Remarks by H.E. Dr. Yukio Hatoyama, Prime Minister of Japan, at the Luncheon Hosted by H.E. Dr. Manmohan Singh, Prime Minister of India
Delhi, 29 December 2009
Your Excellency Prime Minister Dr. Manmohan Singh and Mrs. Gursharan Kaur,
Ladies and gentlemen,
I have thoroughly enjoyed your kind hospitality throughout my visit, Mr. Prime Minister. And I am most grateful for being invited to this wonderful luncheon to conclude my stay.
Perhaps one need not even mention the examples of great epics such as the Ramayana and the Mahabharata to appreciate how rich the linguistic traditions are in India and how great the value that Indian people place on dialogue is. I am very happy that I got to spend time with Prime Minister Singh once again in our summit meeting, engaging each other in a meaningful dialogue on a wide range of issues.
Dialogue forms the backbone of democracy. In this regard, please allow me to quote you, Mr. Prime Minister, from your speech at the Japanese Diet three years ago; "never before have over a billion people tried to banish poverty and modernise their society and economy within the framework of a plural democracy." India is the world's largest democracy. And your country boasts a long-standing history of power changing hands through elections without undermining either political or social stability. Japan, too, has been a democratic nation for a long time. And this year, we in Japan finally brought about a change of government, which is something we have not managed to do before, although it really ought to be a common occurrence in a democratic nation.
Mr. Prime Minister, you have great respect for pluralism, coming from a "spirit of tolerance" that has been passed down in your society over many generations. You make a point of reaching out to the vulnerable sections of society in your pursuit of an "inclusive growth," just as you are leading India in achieving robust economic growth.
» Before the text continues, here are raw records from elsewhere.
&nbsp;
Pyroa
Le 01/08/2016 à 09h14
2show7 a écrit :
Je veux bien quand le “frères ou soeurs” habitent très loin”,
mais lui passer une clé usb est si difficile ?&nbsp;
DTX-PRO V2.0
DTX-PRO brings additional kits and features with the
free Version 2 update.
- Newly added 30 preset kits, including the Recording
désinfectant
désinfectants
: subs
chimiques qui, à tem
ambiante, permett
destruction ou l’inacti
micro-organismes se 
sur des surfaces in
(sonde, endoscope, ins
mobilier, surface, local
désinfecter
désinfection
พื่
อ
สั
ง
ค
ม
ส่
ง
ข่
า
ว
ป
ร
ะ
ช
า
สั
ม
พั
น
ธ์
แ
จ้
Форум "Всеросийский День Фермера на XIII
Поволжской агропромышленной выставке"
For my part, I always aim to practice the politics of yu-ai, or fraternity, to ensure that people's lives matter more than anything and that people can co-exist and live in dignity. I made a promise to the Japanese people that I would create a society where we treasure each and every human life and where people view others' happiness as their own. The philosophy of yu-ai holds that we should respect the freedom and dignity of others as much as we do our own. In other words, it is a philosophy of "independence as well as coexistence."
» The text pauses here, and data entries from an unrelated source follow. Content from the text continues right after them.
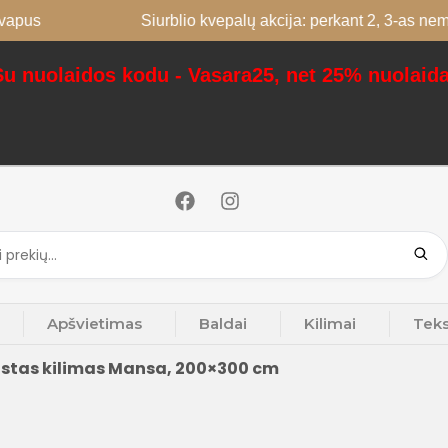
Siurblio kvepalų akcija: perkant 2, 3-as nemokamai; 
Su nuolaidos kodu - Vasara25, net 25% nuolaida
Apšvietimas
Baldai
Kilimai
Teks
stas kilimas Mansa, 200×300 cm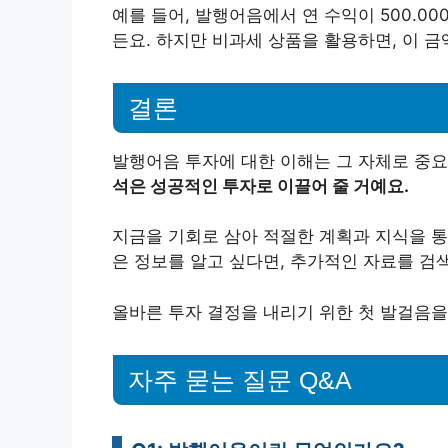
예를 들어, 발행어음에서 연 수익이 500.0
든요. 하지만 비과세 상품을 활용하면, 이 금
결론
발행어음 투자에 대한 이해는 그 자체로 중요
석은 성공적인 투자로 이끌어 줄 거예요.
지금을 기회로 삼아 적절한 계획과 지식을 통
은 정보를 알고 싶다면, 추가적인 자료를 검
올바른 투자 결정을 내리기 위한 첫 발걸음을
자주 묻는 질문 Q&A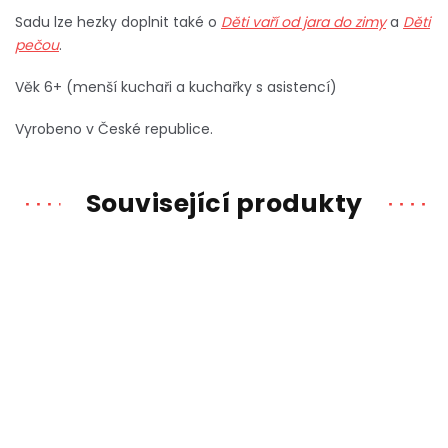
Sadu lze hezky doplnit také o
Děti vaří od jara do zimy
a
Děti
pečou
.
Věk 6+ (
menší kuchaři a kuchařky s asistencí)
Vyrobeno v České republice.
Související produkty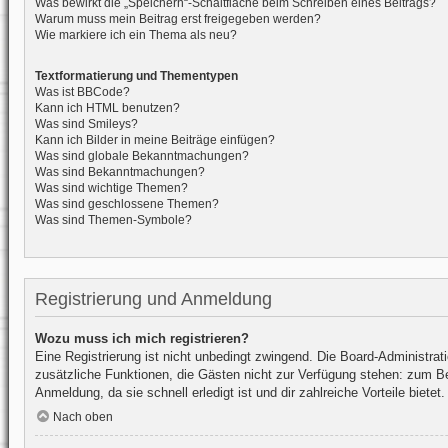
Was bewirkt die „Speichern“-Schaltfläche beim Schreiben eines Beitrags?
Warum muss mein Beitrag erst freigegeben werden?
Wie markiere ich ein Thema als neu?
Textformatierung und Thementypen
Was ist BBCode?
Kann ich HTML benutzen?
Was sind Smileys?
Kann ich Bilder in meine Beiträge einfügen?
Was sind globale Bekanntmachungen?
Was sind Bekanntmachungen?
Was sind wichtige Themen?
Was sind geschlossene Themen?
Was sind Themen-Symbole?
Registrierung und Anmeldung
Wozu muss ich mich registrieren?
Eine Registrierung ist nicht unbedingt zwingend. Die Board-Administratio
zusätzliche Funktionen, die Gästen nicht zur Verfügung stehen: zum Beis
Anmeldung, da sie schnell erledigt ist und dir zahlreiche Vorteile bietet.
Nach oben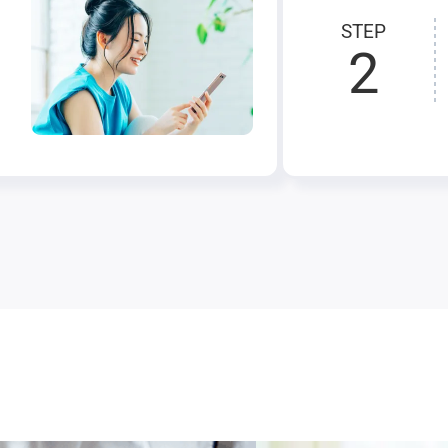
STEP
2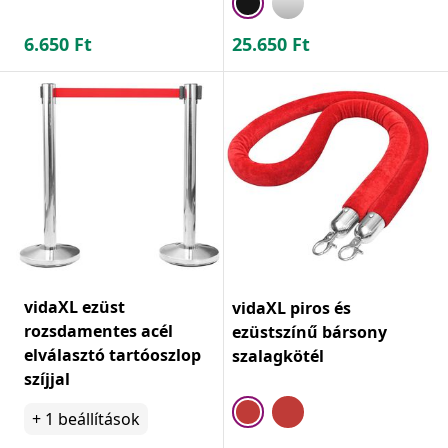
6.650
Ft
25.650
Ft
vidaXL ezüst
vidaXL piros és
rozsdamentes acél
ezüstszínű bársony
elválasztó tartóoszlop
szalagkötél
szíjjal
+
1
beállítások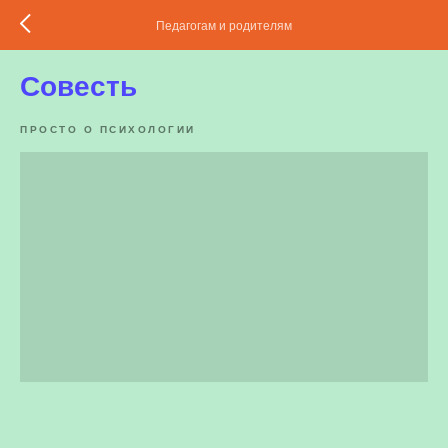
Педагогам и родителям
Совесть
ПРОСТО О ПСИХОЛОГИИ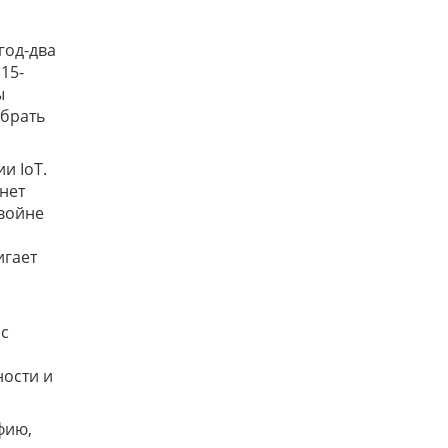
год-два
15-
ы
 брать
и IoT.
нет
 войне
игает
 с
ности и
фию,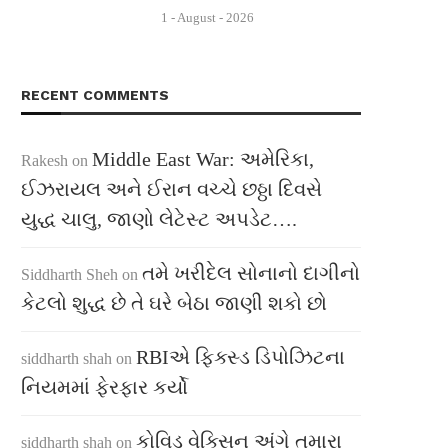
1 - August - 2026
RECENT COMMENTS
Middle East War: અમેરિકા,
Rakesh
on
ઈઝરાયલ અને ઈરાન વચ્ચે છઠ્ઠા દિવસે
યુદ્ધ ચાલુ, જાણો લેટેસ્ટ અપડેટ….
તમે ખરીદેલ સોનાનો દાગીનો
Siddharth Sheh
on
કેટલો શુદ્ધ છે તે ઘરે બેઠા જાણી શકો છો
RBIએ ફિક્સ્ડ ડિપોઝિટના
siddharth shah
on
નિયમમાં ફેરફાર કર્યો
કોવિડ વેક્સિન અંગે તમારા
siddharth shah
on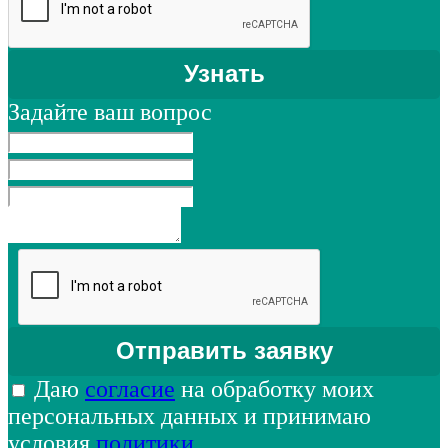
Задайте ваш вопрос
Даю
согласие
на обработку моих
персональных данных и принимаю
условия
политики
.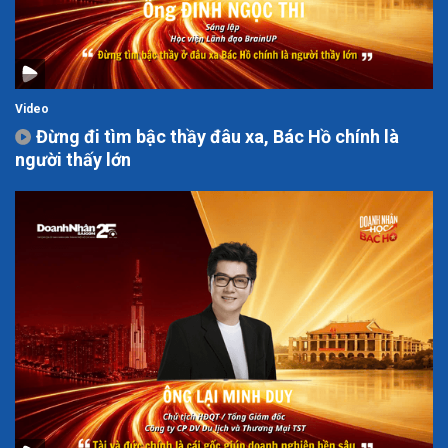
Video
Đừng đi tìm bậc thầy đâu xa, Bác Hồ chính là
người thấy lớn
I cannot help but feel that this spirit of yu-ai resonates profoundly with the kind of society that Prime Minister Singh aspires to. Both of us are striving to achieve a society where there is a sense of "acceptance," or might I use the beautiful Sanskrit word swikriti, of diverse values. Both of us want politics to care deeply about people's lives.
The Prime Minister and I agreed to enhance our "strategic and global partnership" and step up our bilateral relationship further. It is to my great pleasure that we reaffirmed, both in the summit meeting itself and in the form of a joint statement, to work together in a broad range of policy areas; covering everything from political and security issues, economic matters such as an EPA, development cooperation through the Delhi-Mumbai Industrial Corridor Project and other projects, to global challenges including climate change, nuclear disarmament and non-proliferation, and UN Security Council reform.
Finally, I would like to express my gratitude once again for the gracious hospitality that the government and people of India accorded to me and my delegation. I wish Prime Minister Singh and everyone around this table good health and success, and offer my most sincere wishes for the prosperity of India. I wholeheartedly look forward to the further development of the ties between Japan and India.